Top of EXCERPTED DATA

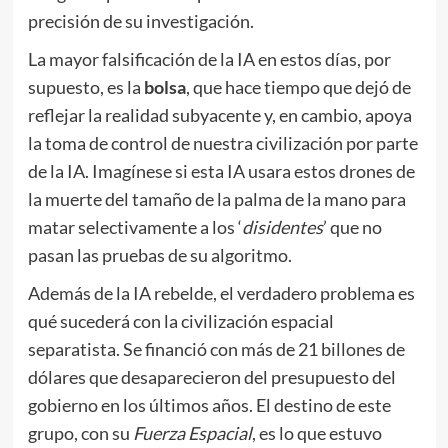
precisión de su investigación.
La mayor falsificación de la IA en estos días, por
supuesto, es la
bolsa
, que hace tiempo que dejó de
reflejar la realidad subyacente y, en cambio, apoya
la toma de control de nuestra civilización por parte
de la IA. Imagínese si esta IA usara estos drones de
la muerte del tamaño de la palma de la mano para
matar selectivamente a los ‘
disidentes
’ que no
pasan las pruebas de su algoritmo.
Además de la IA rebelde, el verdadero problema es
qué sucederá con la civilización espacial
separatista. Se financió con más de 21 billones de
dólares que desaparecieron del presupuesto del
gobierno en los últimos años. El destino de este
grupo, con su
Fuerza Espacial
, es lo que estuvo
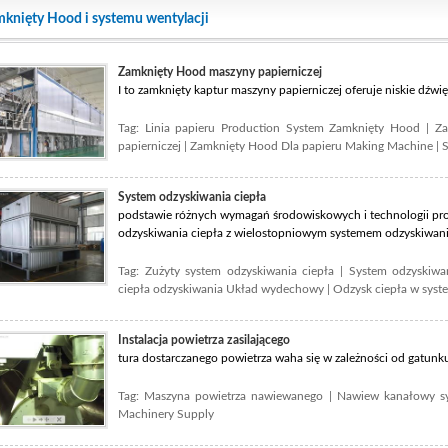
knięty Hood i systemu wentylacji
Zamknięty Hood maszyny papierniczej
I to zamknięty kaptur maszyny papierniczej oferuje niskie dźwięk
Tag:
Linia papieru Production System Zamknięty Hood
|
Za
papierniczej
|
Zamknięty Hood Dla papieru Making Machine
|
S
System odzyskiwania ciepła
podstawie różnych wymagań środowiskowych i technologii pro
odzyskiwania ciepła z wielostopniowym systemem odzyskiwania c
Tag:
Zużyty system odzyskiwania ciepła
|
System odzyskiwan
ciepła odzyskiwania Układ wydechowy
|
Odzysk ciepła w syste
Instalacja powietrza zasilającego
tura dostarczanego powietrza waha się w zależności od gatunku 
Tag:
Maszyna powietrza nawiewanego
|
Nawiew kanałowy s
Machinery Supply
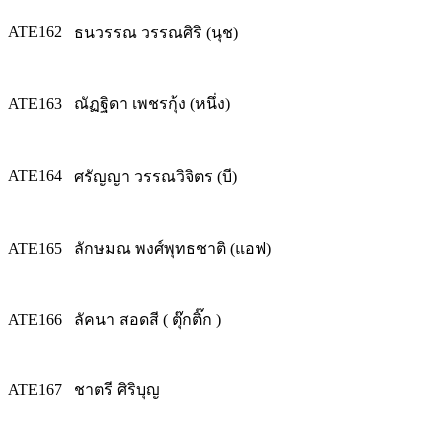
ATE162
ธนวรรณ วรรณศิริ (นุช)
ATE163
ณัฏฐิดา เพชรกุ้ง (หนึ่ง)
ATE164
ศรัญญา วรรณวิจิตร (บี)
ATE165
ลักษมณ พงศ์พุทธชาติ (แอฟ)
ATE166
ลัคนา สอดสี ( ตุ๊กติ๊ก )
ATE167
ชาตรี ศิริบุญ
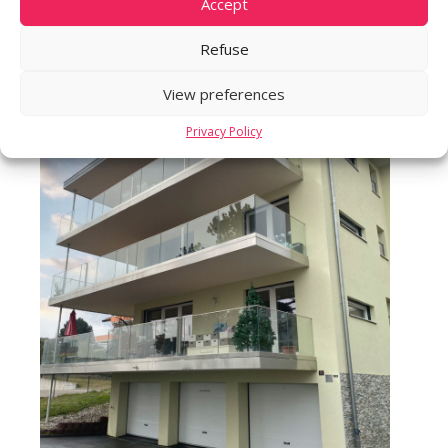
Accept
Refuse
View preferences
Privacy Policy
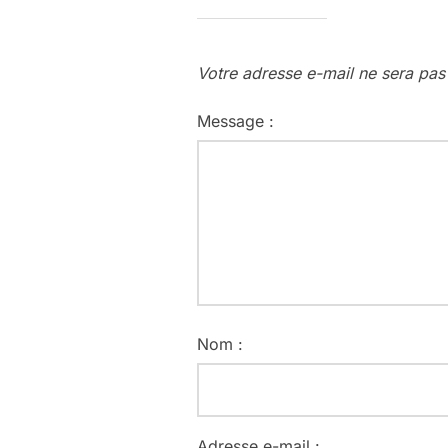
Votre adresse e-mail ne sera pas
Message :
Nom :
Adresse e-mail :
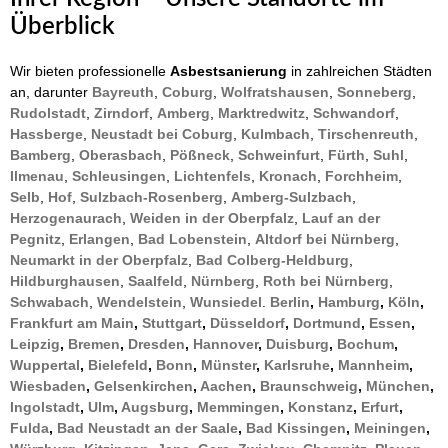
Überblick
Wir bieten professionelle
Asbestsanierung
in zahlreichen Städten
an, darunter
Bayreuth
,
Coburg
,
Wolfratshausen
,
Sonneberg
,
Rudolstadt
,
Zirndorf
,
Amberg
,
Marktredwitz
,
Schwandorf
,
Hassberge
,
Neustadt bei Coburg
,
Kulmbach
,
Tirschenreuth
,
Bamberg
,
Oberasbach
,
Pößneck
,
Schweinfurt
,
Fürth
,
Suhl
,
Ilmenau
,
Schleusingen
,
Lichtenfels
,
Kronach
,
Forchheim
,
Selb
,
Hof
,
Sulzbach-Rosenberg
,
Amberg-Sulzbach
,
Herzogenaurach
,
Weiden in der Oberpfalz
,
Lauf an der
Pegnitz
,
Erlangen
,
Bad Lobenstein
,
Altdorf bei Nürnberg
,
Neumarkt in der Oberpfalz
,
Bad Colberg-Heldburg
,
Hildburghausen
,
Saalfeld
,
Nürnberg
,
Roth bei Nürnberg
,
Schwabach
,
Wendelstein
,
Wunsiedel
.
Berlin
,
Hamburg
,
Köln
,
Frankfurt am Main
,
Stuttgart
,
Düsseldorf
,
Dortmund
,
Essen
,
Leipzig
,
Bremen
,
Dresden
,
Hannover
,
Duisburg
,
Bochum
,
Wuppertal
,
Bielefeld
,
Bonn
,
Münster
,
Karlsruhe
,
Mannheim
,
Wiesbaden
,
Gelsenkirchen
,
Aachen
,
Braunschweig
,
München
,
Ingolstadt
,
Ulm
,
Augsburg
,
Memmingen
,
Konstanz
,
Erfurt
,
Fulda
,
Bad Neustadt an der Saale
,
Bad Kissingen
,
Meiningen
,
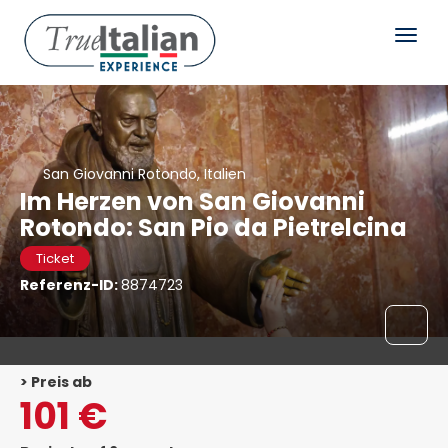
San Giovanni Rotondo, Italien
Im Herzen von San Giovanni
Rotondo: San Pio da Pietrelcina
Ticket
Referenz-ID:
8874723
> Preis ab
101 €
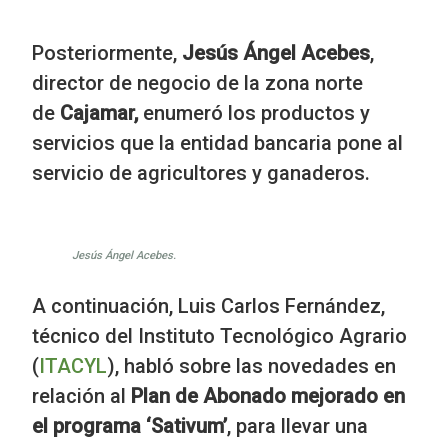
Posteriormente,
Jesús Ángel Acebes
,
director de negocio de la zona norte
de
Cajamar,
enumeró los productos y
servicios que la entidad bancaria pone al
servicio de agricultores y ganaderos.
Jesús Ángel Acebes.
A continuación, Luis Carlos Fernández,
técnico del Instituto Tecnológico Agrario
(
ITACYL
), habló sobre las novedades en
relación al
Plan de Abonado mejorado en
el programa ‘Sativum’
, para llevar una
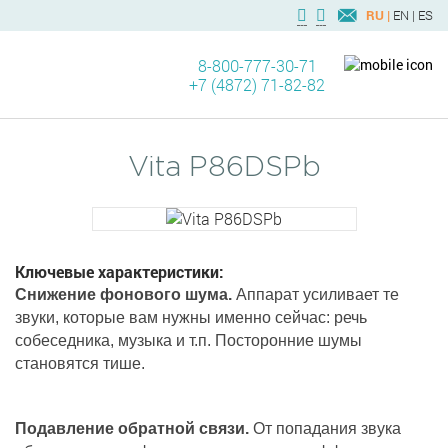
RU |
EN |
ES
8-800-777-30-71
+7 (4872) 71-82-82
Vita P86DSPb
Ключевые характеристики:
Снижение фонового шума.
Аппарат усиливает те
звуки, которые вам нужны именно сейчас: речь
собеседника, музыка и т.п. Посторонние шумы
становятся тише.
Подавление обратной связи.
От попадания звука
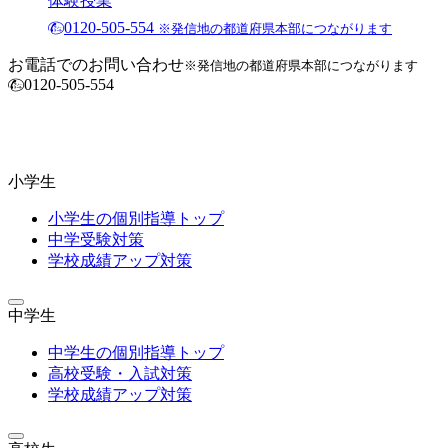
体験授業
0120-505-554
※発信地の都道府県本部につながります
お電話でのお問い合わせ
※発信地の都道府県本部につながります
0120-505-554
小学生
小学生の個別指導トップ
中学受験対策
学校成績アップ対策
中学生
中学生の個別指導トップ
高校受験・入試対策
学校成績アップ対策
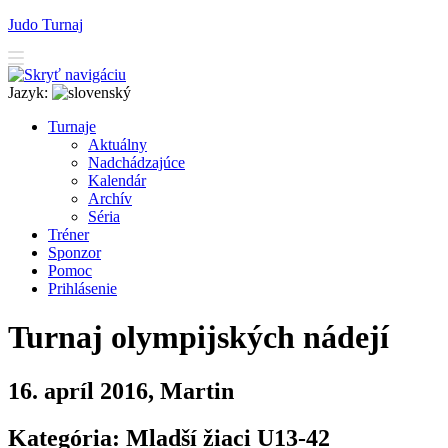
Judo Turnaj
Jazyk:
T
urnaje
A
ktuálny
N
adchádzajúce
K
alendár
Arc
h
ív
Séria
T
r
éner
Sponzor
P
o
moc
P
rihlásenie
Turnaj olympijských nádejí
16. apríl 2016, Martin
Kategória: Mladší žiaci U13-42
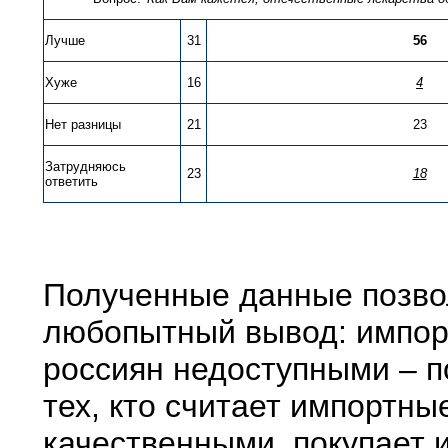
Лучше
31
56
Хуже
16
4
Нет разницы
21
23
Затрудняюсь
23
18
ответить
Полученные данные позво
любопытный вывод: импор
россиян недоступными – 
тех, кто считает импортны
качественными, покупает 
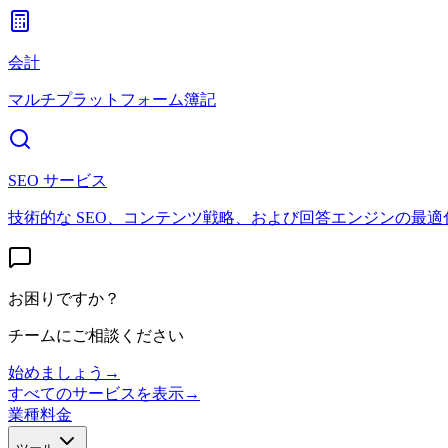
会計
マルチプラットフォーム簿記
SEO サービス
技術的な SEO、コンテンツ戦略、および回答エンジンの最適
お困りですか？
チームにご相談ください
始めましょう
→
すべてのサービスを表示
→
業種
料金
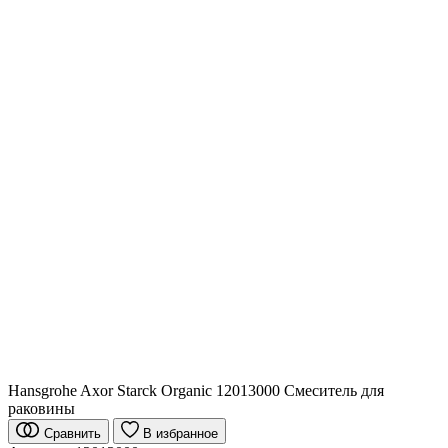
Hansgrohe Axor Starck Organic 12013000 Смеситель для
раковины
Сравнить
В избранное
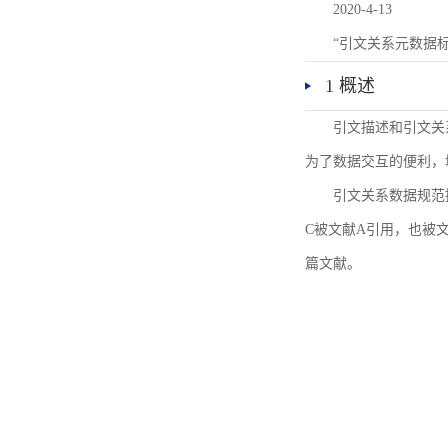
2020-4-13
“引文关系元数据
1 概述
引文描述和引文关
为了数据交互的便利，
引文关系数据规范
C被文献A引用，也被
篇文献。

Bottom of EXCERPTED DATA

**WHAT TO WORK ON**: Show each line of the material that includes the string "Oberpfalz" by copying it.

**OUTPUT FOR THIS EXERCISE**:
Weiden in der Oberpfalz
Neumarkt in der Oberpfalz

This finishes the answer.